A Not-So-Original Earworm of an Album is Still An Earworm
Just in time for autumn, as the weather changes so Sea Wolf’s nimble melodies act as the swirling leaves of a windswept day. Old World Romance is beautiful; there’s almost no other way to describe it. “Old Friend” is melancholy and yearning, starting off with flowing arpeggios, weaving guitar and mandolins onto the Beirut groove feel of “In Nothing.” Though the man behind the moniker, Alex Brown Church has assembled quite a mix of musicians in the past for his previous Sea Wolf efforts, none seem as tight as the current batch.
Old World Romance matches its title in earnestness tenfold, each song one heartbreak away from a collapse into itself. The songs are pretty fragile and pull on heartstrings as effortlessly as the swell of cello and violin in the especially melancholy “Priscilla.” “Kasper” and “Changing Seasons” are probably the most modern-sounding tracks and highlight the expert mixing of Kennie Takahashi. “Dear Fellow Traveler” is a castanet-driven masterpiece, Church at his most evocative and eerily enough, sounding most like Coldplay’s Chris Martin. At times the vocal similarities are almost too striking.

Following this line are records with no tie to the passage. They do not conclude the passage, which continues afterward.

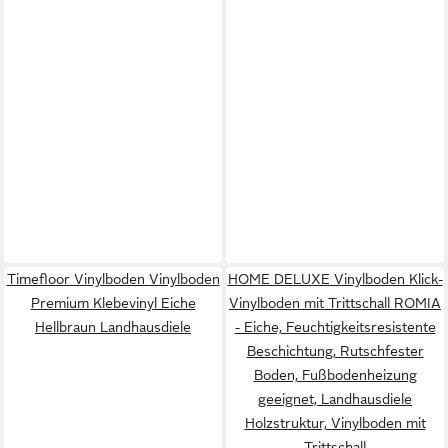
Timefloor Vinylboden Vinylboden
HOME DELUXE Vinylboden Klick-
Premium Klebevinyl Eiche
Vinylboden mit Trittschall ROMIA
Hellbraun Landhausdiele
- Eiche, Feuchtigkeitsresistente
Beschichtung, Rutschfester
Boden, Fußbodenheizung
geeignet, Landhausdiele
Holzstruktur, Vinylboden mit
Trittschall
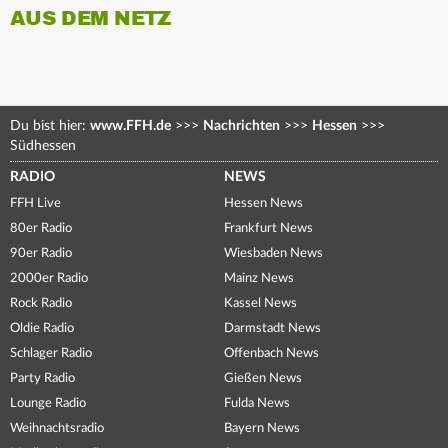
AUS DEM NETZ
Du bist hier:
www.FFH.de
>>>
Nachrichten
>>>
Hessen
>>>
Südhessen
RADIO
NEWS
FFH Live
Hessen News
80er Radio
Frankfurt News
90er Radio
Wiesbaden News
2000er Radio
Mainz News
Rock Radio
Kassel News
Oldie Radio
Darmstadt News
Schlager Radio
Offenbach News
Party Radio
Gießen News
Lounge Radio
Fulda News
Weihnachtsradio
Bayern News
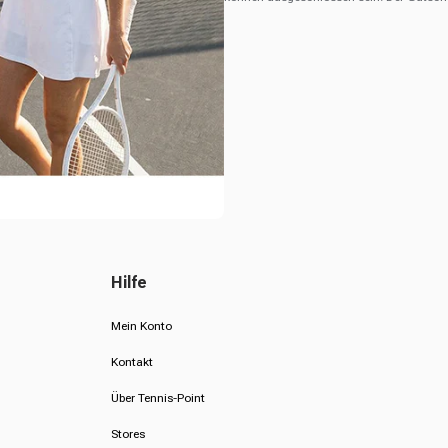
Hilfe
Mein Konto
Kontakt
Über Tennis-Point
Stores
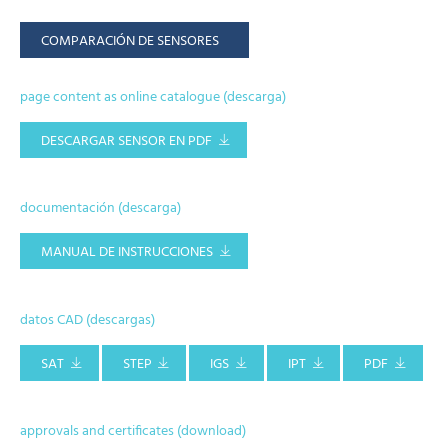
COMPARACIÓN DE SENSORES
page content as online catalogue (descarga)
DESCARGAR SENSOR EN PDF
documentación (descarga)
MANUAL DE INSTRUCCIONES
datos CAD (descargas)
SAT
STEP
IGS
IPT
PDF
approvals and certificates (download)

As far as making any new points for the case of lo-fi indie, there’s nothing all that new here. What keeps you coming back and hitting repeat is simply that it’s a well-made record, expertly produced and finely crafted within the central theme of love and longing. “Saint Catherine St.” marks some of the more cliched efforts, along with closing track “Whirpool,” which is haunting but almost overwhelming; a legitimate reprise of “Old Friend” though far mellower. If Sea Wolf’s gonna stick around past this fourth album, Church and co. have got to get more creative. For now we’ll be mindlessly looping this album for the foreseeable future.